# Try it
In the data below, which lines hold "this"? Copy every one.

########

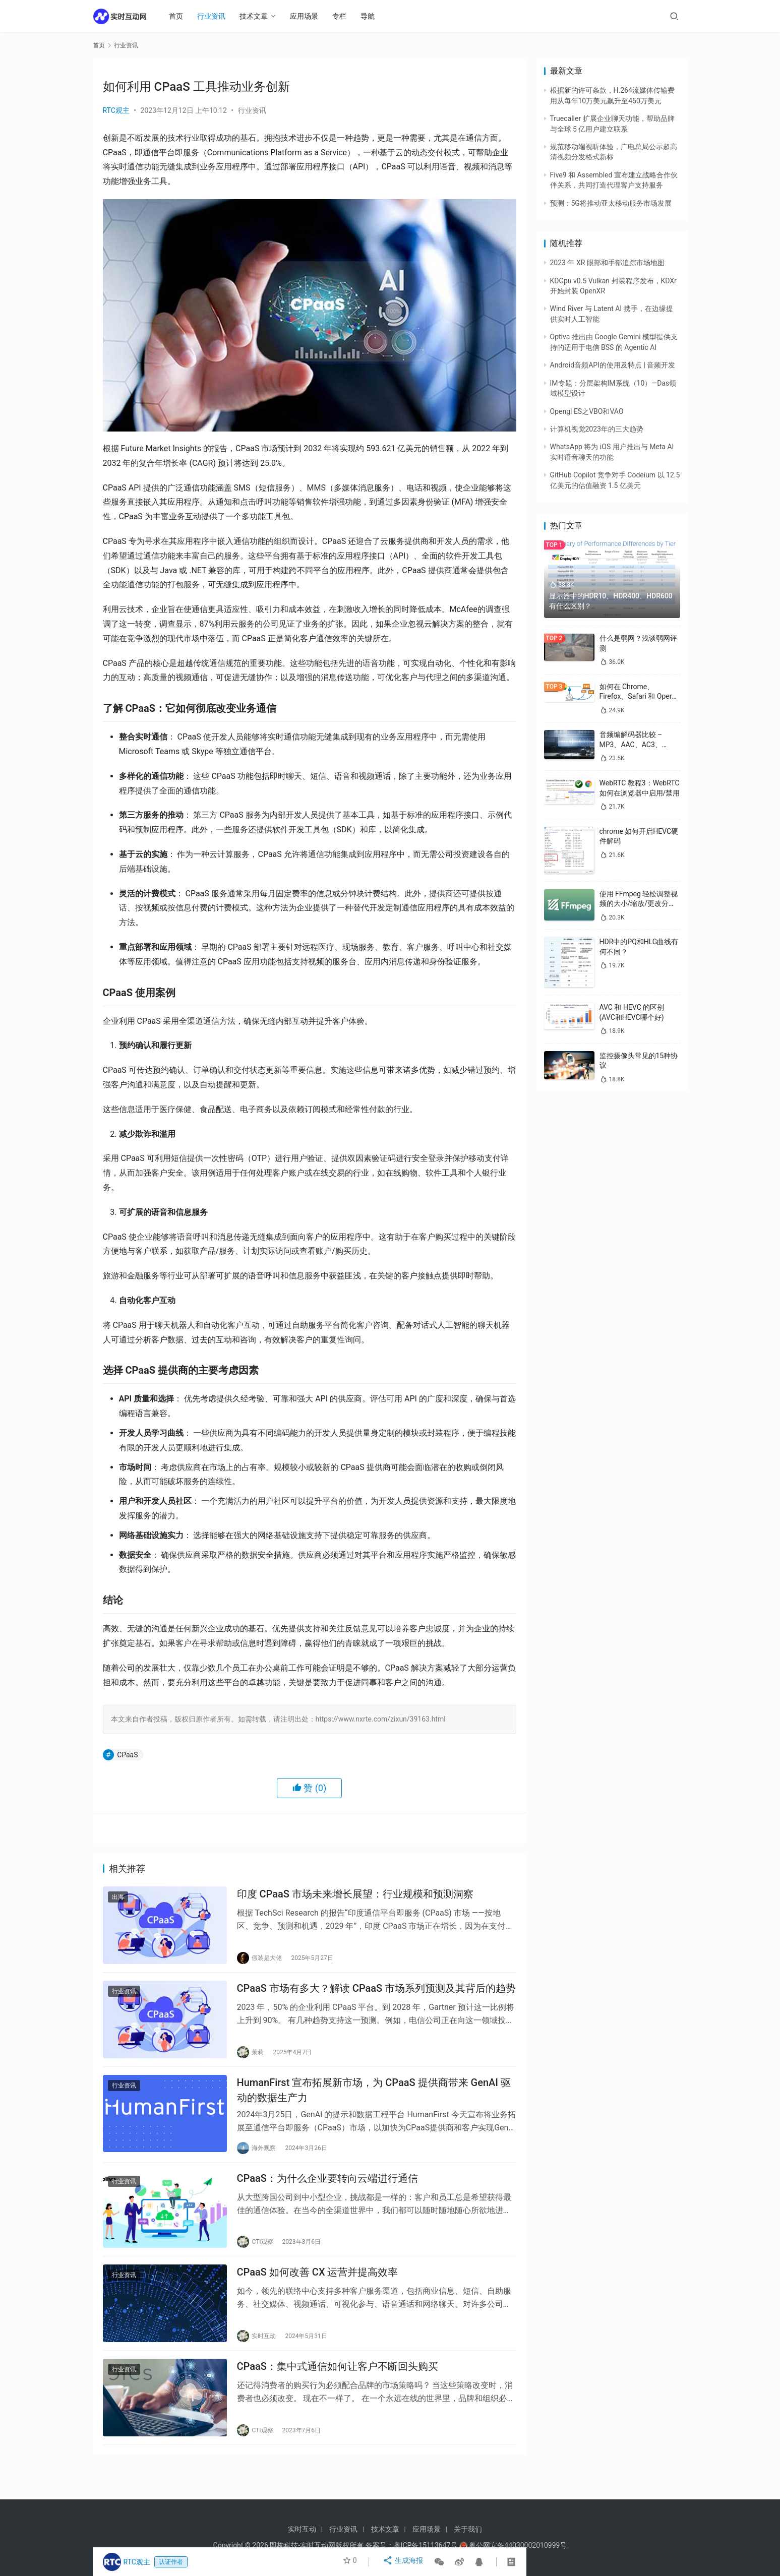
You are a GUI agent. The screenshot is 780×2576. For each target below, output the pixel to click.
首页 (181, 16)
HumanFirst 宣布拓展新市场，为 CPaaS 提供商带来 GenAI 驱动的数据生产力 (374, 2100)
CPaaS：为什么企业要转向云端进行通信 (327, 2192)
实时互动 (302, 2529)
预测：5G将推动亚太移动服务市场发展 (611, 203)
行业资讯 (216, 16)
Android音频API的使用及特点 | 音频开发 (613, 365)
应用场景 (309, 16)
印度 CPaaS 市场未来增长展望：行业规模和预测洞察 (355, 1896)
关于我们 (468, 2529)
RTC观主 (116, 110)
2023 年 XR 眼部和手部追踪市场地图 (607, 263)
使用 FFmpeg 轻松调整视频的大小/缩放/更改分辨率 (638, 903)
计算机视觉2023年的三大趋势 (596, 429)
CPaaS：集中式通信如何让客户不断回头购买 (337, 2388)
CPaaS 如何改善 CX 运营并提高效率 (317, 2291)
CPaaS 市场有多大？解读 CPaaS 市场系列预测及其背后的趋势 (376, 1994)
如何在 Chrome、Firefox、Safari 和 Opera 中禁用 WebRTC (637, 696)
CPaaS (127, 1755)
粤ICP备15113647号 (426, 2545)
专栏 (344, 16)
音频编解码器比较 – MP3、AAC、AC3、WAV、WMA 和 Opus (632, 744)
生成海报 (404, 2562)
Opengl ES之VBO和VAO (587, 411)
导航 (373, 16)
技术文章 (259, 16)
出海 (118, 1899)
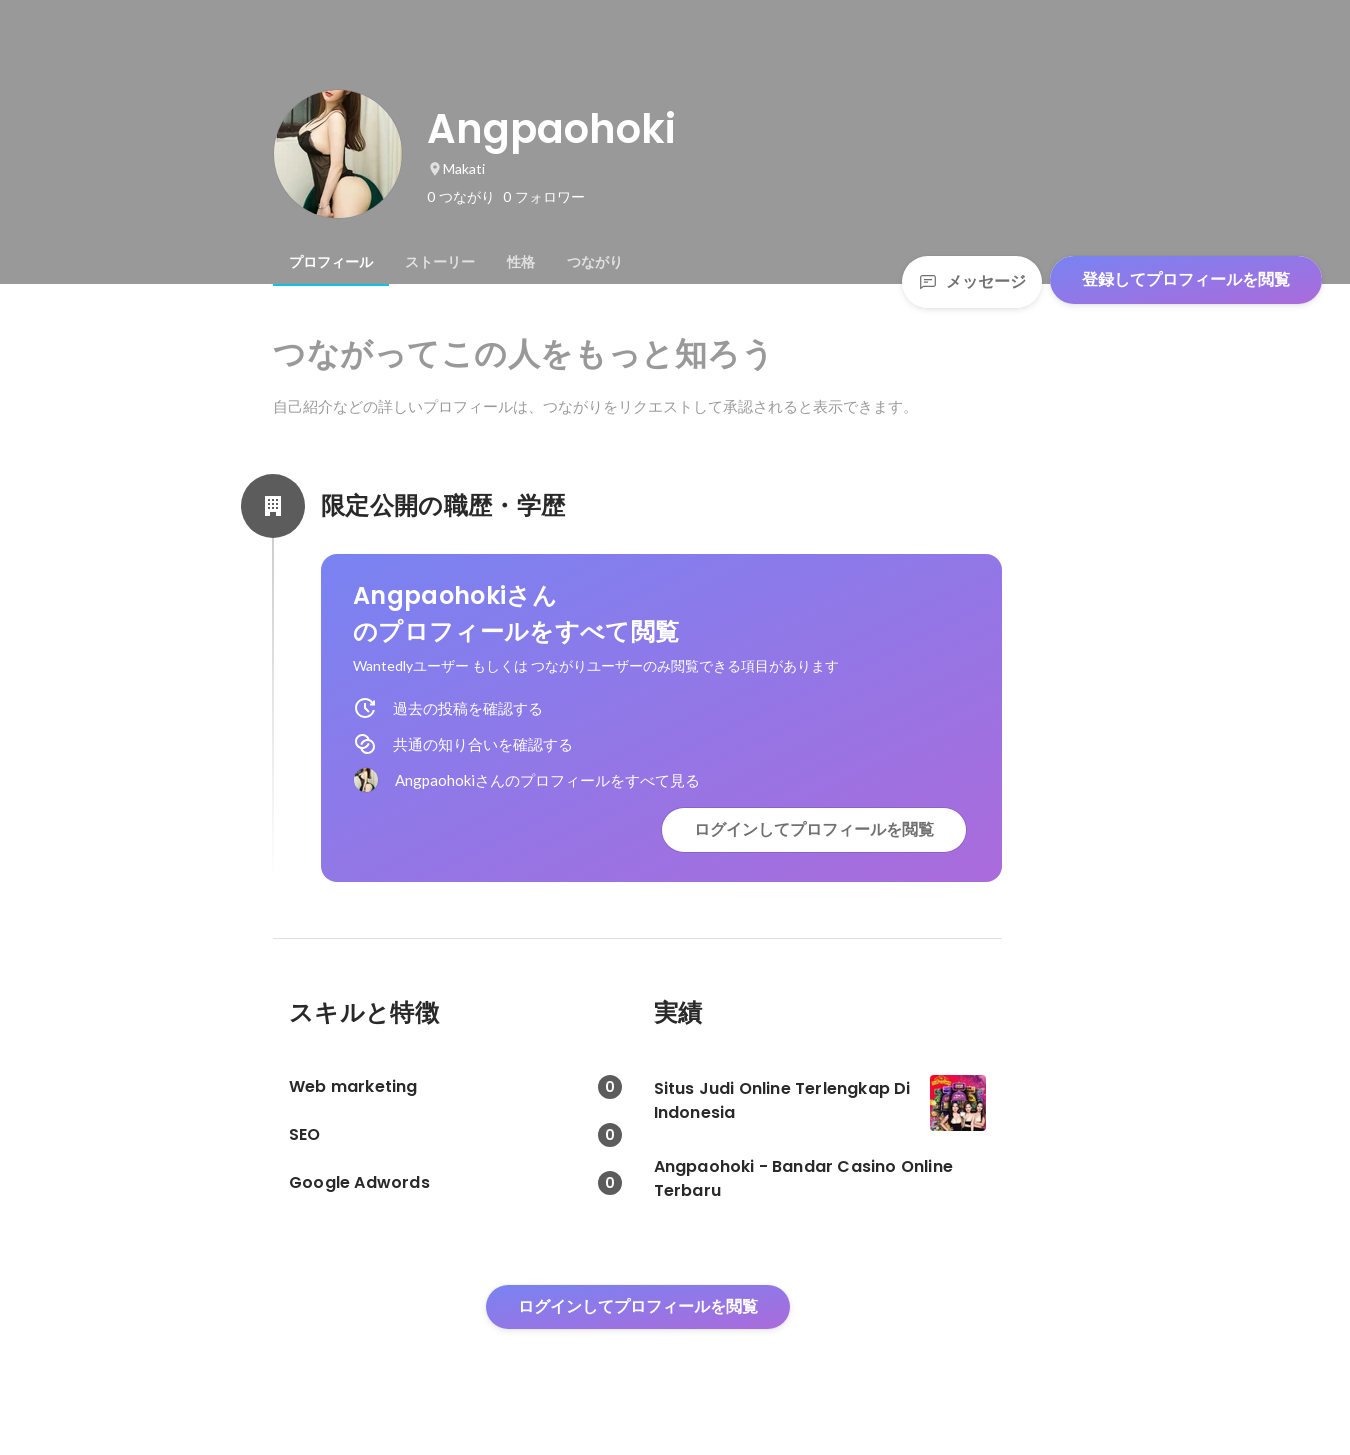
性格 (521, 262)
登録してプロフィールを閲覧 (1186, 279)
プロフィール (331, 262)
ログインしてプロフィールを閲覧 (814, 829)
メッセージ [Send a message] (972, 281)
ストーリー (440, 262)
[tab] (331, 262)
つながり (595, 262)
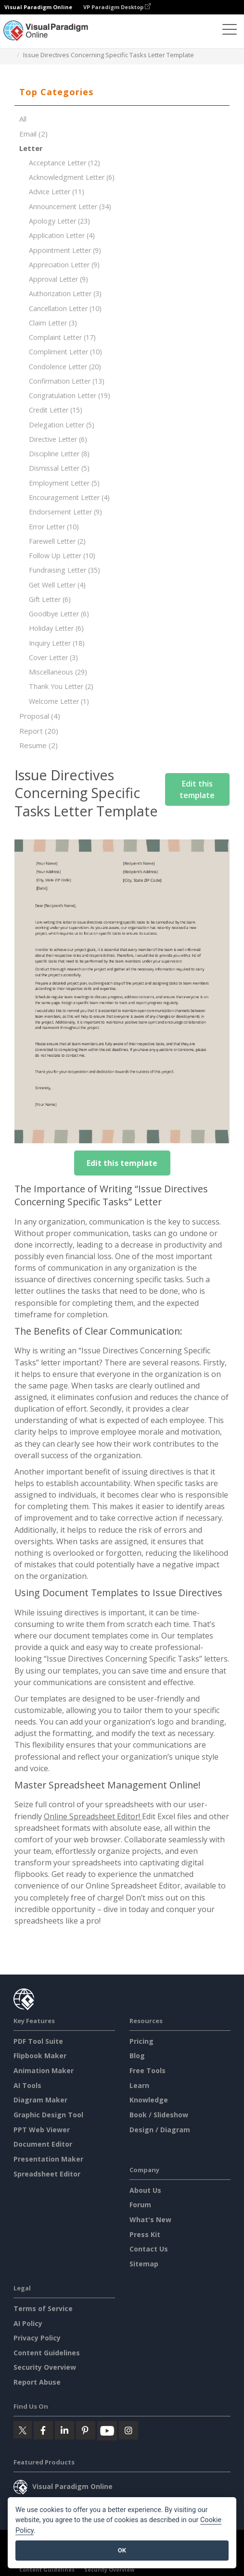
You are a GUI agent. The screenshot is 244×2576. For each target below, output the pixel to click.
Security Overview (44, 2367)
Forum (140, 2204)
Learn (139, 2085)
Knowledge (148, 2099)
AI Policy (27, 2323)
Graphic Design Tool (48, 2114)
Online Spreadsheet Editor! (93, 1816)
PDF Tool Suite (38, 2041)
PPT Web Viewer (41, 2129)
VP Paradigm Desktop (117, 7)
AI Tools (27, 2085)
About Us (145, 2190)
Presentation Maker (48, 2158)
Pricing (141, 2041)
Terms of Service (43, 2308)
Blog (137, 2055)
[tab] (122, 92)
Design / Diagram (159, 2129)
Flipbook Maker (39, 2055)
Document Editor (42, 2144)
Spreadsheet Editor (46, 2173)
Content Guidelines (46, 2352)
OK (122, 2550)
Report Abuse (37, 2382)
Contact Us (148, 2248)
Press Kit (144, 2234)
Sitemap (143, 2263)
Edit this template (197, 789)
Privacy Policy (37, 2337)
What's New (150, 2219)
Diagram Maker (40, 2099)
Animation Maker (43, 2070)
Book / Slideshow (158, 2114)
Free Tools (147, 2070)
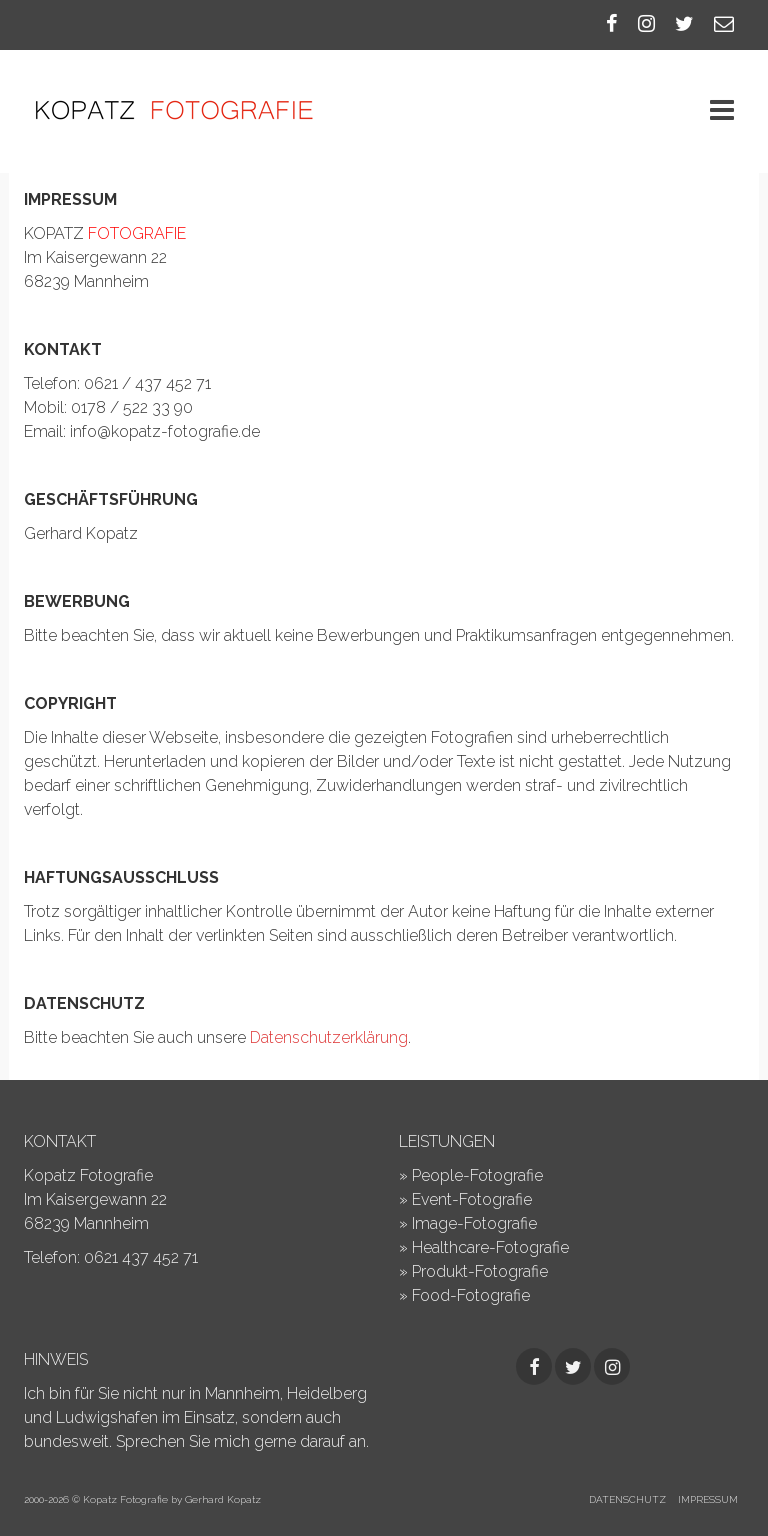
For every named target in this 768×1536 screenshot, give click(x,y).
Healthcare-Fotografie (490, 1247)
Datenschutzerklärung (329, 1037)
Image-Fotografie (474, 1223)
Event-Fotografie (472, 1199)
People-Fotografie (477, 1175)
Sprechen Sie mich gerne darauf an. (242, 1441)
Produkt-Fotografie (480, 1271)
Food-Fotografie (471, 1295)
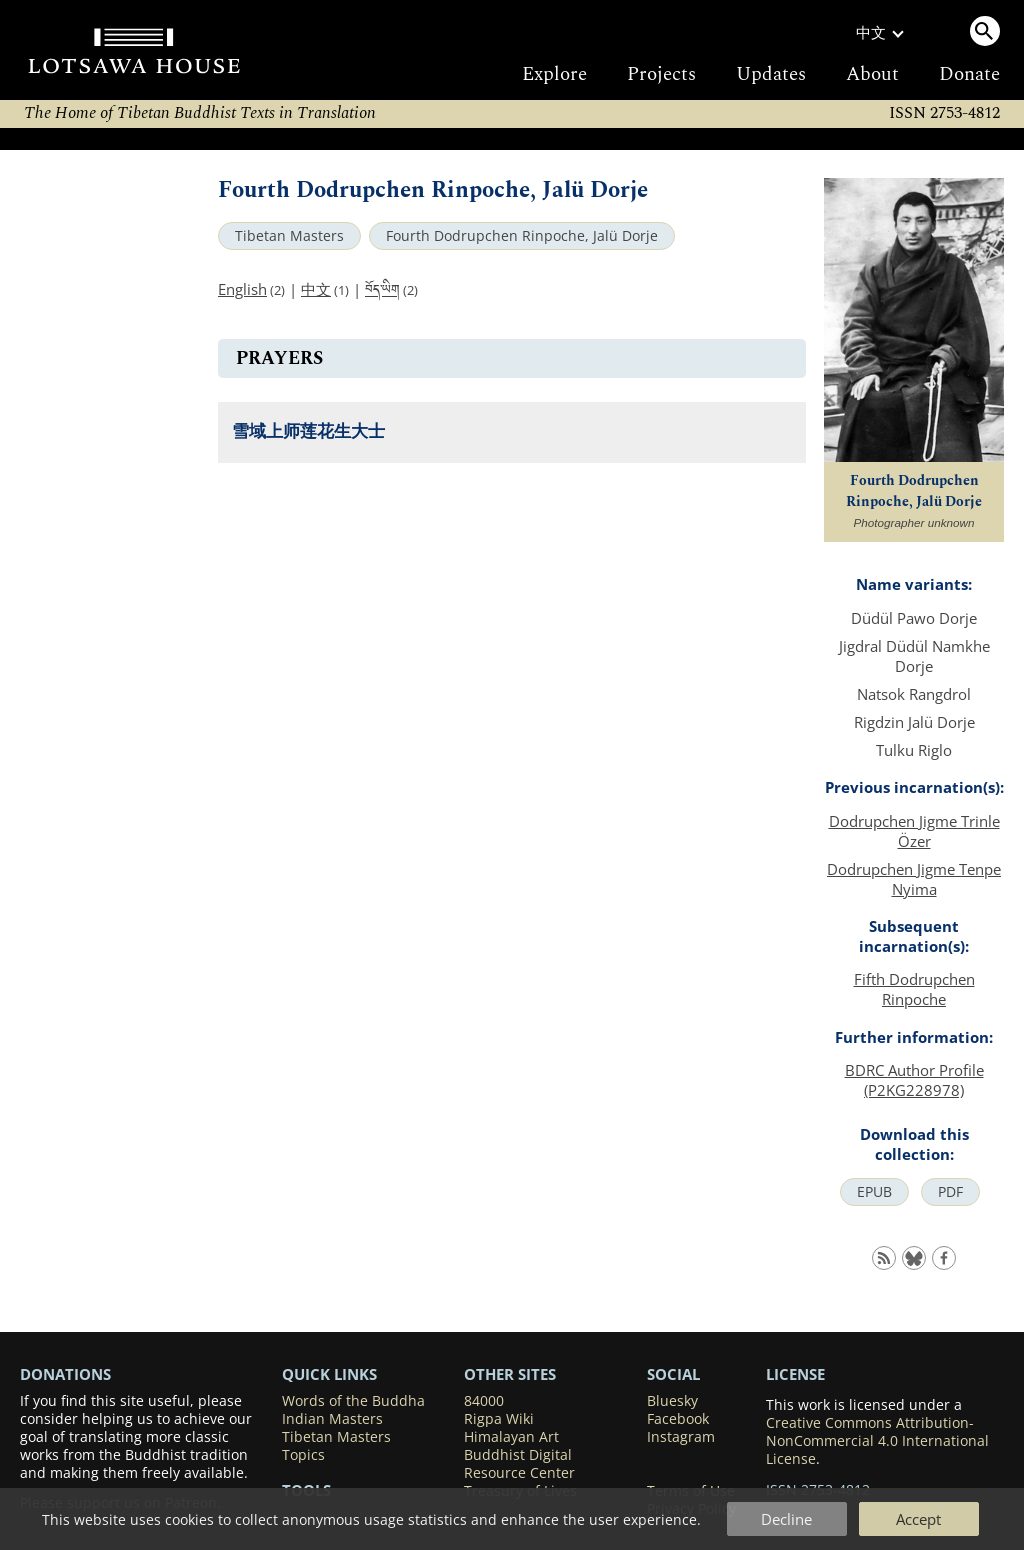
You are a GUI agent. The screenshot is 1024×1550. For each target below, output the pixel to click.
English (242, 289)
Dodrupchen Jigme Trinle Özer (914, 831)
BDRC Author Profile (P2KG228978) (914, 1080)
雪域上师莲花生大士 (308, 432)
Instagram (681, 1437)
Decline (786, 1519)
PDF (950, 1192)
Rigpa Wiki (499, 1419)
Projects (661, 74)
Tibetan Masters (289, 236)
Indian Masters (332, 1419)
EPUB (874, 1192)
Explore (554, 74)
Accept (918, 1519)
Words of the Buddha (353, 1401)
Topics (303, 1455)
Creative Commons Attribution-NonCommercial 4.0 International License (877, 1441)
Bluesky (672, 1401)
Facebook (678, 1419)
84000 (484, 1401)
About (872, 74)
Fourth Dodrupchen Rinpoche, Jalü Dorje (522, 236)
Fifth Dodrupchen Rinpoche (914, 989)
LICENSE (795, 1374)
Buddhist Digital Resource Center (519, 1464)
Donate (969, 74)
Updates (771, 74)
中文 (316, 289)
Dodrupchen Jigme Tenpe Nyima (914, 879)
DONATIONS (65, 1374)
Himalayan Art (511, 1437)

########

# Result
Edit this template (197, 789)
For every named target in this 768×1536 screenshot, give click(x,y).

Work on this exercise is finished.